The emirate's transport authority is to build 500km of roads in an effort to tackle traffic problems.

Dubai’s Roads and Transport Authority (RTA) plans to spend $12 billion on upgrading the emirate’s road network, its chairman said today.

Speaking at a conference in Dubai, HE Mattar Al Tayer said the RTA intends to build 500 kilometres of new roads. It will also build 95 interchanges, nine ring roads and increase the number of lanes crossing the creek in an effort to tackle Dubai's escalating traffic problems.

“The RTA has developed and is implementing a comprehensive strategic transportation plan which covers Dubai mobility needs up to the year 2020," he told delegates.
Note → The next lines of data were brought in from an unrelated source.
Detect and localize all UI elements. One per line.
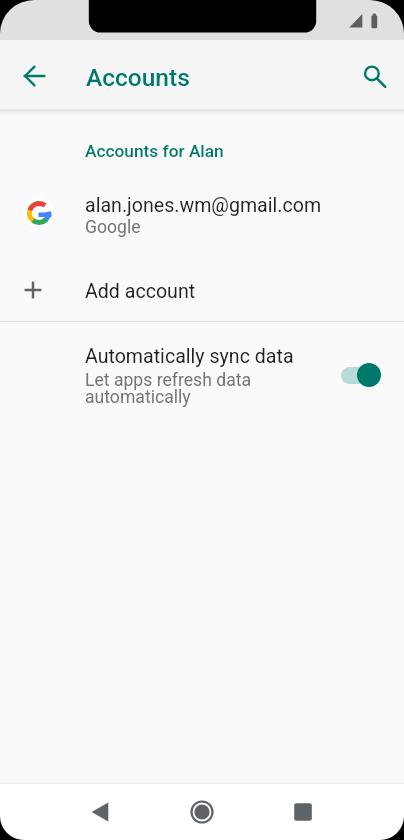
- staticText: Automatically sync data: [85, 345, 294, 368]
- button[interactable]: Navigate up: [10, 40, 58, 111]
- button[interactable]: Automatically sync data: [0, 322, 404, 418]
- button[interactable]: Home: [180, 783, 224, 840]
- staticText: Accounts for Alan: [85, 141, 224, 161]
- button[interactable]: Add account: [0, 264, 404, 321]
- button[interactable]: Search: [351, 40, 399, 111]
- staticText: Accounts: [86, 63, 190, 92]
- staticText: Let apps refresh data automatically: [85, 370, 252, 408]
- staticText: Google: [85, 217, 141, 238]
- button[interactable]: Recent apps: [281, 783, 325, 840]
- staticText: Add account: [85, 280, 196, 303]
- staticText: alan.jones.wm@gmail.com: [85, 194, 322, 217]
- button[interactable]: Back: [78, 783, 122, 840]
- button[interactable]: alan.jones.wm@gmail.com: [0, 176, 404, 248]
Al Tayer said the number of lanes going over the creek that divides Dubai would increase from 19 last year to 47 by 2008, and then to 100 by 2020.

The creek is a major bottleneck for motorists: the limited number of lanes on the two main bridges often lead to huge tailbacks.
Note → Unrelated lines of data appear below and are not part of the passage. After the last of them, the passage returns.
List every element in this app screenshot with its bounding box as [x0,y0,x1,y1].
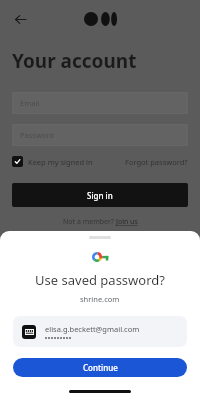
staticText: Keep my signed in [28,157,93,167]
staticText: Your account [12,48,137,74]
button[interactable]: Back [6,5,34,33]
button[interactable]: Sign in [12,183,188,207]
staticText: Email [20,98,40,108]
button[interactable]: Join us [116,217,138,227]
staticText: elisa.g.beckett@gmail.com [45,324,140,334]
staticText: Use saved password? [35,271,165,289]
staticText: Password [20,130,54,140]
staticText: Not a member? [63,217,116,227]
button[interactable]: Continue [13,358,187,377]
button[interactable]: elisa.g.beckett@gmail.com [13,316,187,347]
staticText: Continue [83,362,118,373]
staticText: Forgot password? [125,157,188,167]
button[interactable]: Forgot password? [125,157,188,167]
staticText: Join us [116,217,138,227]
staticText: shrine.com [80,294,120,304]
staticText: Sign in [87,190,113,201]
button[interactable]: Keep my signed in [12,156,93,167]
Dubai recently opened a third bridge, the Business Bay Bridge, to try to ease traffic flow on the Maktoum and Garhoud bridges further down the creek, and has plans for build more bridges in the future.

Al Tayer also said in order to reduce congestion, communities need to be designed in a way that decreases automobile dependence, not increases it.
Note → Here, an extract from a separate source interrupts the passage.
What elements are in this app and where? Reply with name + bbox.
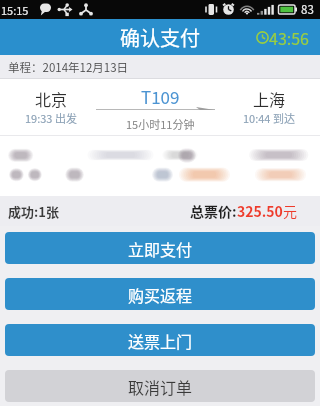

The creation of a livable city poses a significant challenge since land use planning does not support sustainability, Al Tayer said.

Dubai's population is forecast to increase from 1.3 million in 2005 to around 5.3 million by 2020, according to the RTA, pointing to the rapid population growth is a major factor contributing to traffic congestion.

Improving road safety was another way the authority plans to tackle congestion, Al Tayer said.

The RTA will construct 17 pedestrian bridges at an estimated cost of AED 50 million ($13.6 million), he added, in addition to separate pedestrian crossings at the 42 planned metro stations.

Dubai’s accident fatality rate is around 20 per 100,000, compared to six in countries such as the UK and Sweden. The RTA stated that 16% of congestion is related to traffic incidents.

"RTA's plan of action is to ensure quick clearance of incidents and provision of intelligent transportation systems to alert and divert traffic away from locations of such incidents and accident spots," Al Tayer said.